Why have earnings been so persistently strong? A likely reason is that firms have accumulated market power. That means firms don’t face competition and therefore have a greater ability to maintain profit margins. Often, these firms have monopsonistic or oligopsonistic power in the labor markets. When faced with rising input costs, firms can either depress labor costs through wage cuts or layoffs or pass on cost increases to consumers via higher prices. Unfortunately, there is no single variable that captures market power. However, observing the margins after GDP to the trend in CPI, the current environment does suggest market power.
The periods shaded in yellow show when the trend in inflation is rising. The margin measure is the residual from S&P 500 earnings not accounted for by GDP. The fact that margins are holding up while facing rising prices does suggest that firms enjoy market power. As the chart shows, margins tended to weaken during periods when the trend in CPI was rising.
The impact of market power over labor is also evident.
The above chart shows the labor share, which is defined as compensation relative to output. As the chart indicates, the labor share was mostly steady from 1949 into 2000. Although in this century, there was a definitive shift downward in the labor share. It has stabilized in the wake of the Great Financial Crisis, but it has not improved to its earlier levels.
This market power is likely due to three factors. First, globalization, which in its current form weds global markets with technology, has allowed firms to separate the design function away from production, giving firms the opportunity to source low-cost labor abroad. In the U.S., immigration-friendly policies tended to lift the labor supply. Second, anti-trust policy adopted the Bork Standard beginning in the mid-1980s. This legal theory postulated that if a company’s pricing policy didn’t adversely affect consumers, market combinations were not harmful. This policy led to larger firms that developed market power. Third, deregulation allowed for the rapid adoption of new technologies which lowered costs, but pricing power meant that these cost reductions would not necessarily be passed on to consumers.
The key question is whether this environment will persist. There is evidence to suggest that it won’t. First, globalization rests on a functioning hegemon providing global security and a reserve currency and asset. We have detailed in numerous Bi-Weekly Geopolitical Reports the ways in which America’s hegemony is under threat. As U.S. power wanes, conflicts become more common, leading to supply disruptions that tend to depress market power. Second, Lina Kahn, the head of the Federal Trade Commission (one of the bodies that approves mergers and acquisitions), is working to implement an earlier anti-trust standard which argues that size alone is an impediment to combinations. We doubt she will be initially successful, but now that the Bork Standard has been questioned, we expect the policy will erode over time, leading to greater competition. Finally, we anticipate that increased regulation, especially in terms of industrial policy (the government steering investment), trade impediments, and immigration restrictions will give labor power again. We are already seeing a wave of strikes that have had remarkable success, mostly due to the exit of baby boomers from the labor force. Over time, however, restricting immigration will play a role in boosting labor power.
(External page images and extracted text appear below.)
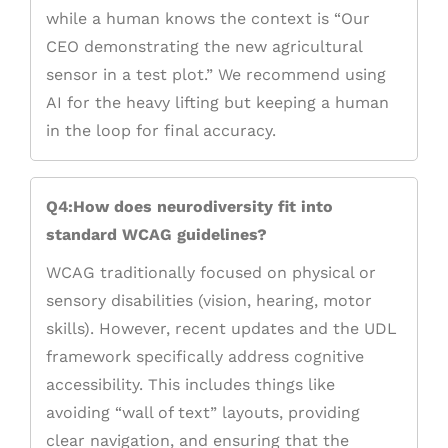
while a human knows the context is “Our
CEO demonstrating the new agricultural
sensor in a test plot.” We recommend using
AI for the heavy lifting but keeping a human
in the loop for final accuracy.
Q4:How does neurodiversity fit into
standard WCAG guidelines?
WCAG traditionally focused on physical or
sensory disabilities (vision, hearing, motor
skills). However, recent updates and the UDL
framework specifically address cognitive
accessibility. This includes things like
avoiding “wall of text” layouts, providing
clear navigation, and ensuring that the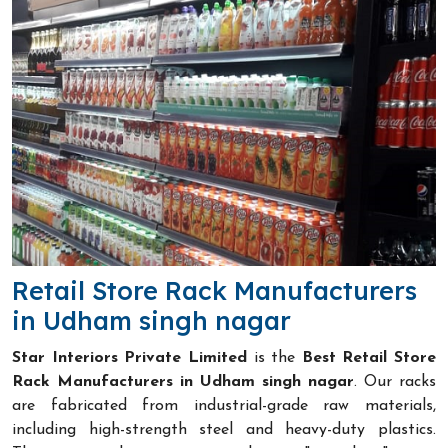
Retail Store Rack Manufacturers
in Udham singh nagar
Star Interiors Private Limited
is the
Best Retail Store
Rack Manufacturers in Udham singh nagar
. Our racks
are fabricated from industrial-grade raw materials,
including high-strength steel and heavy-duty plastics.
Thus, we expect this period of remarkable profitability will end at some point. The trick is timing. It isn’t likely to happen immediately, but the conditions to reverse profitability are developing. These circumstances are something investors will need to monitor in the coming years. What should an investor expect to see as these margins narrow? Lower capitalization stocks, which don’t enjoy the benefits of market power to the same degree as larger firms, will probably outperform large caps.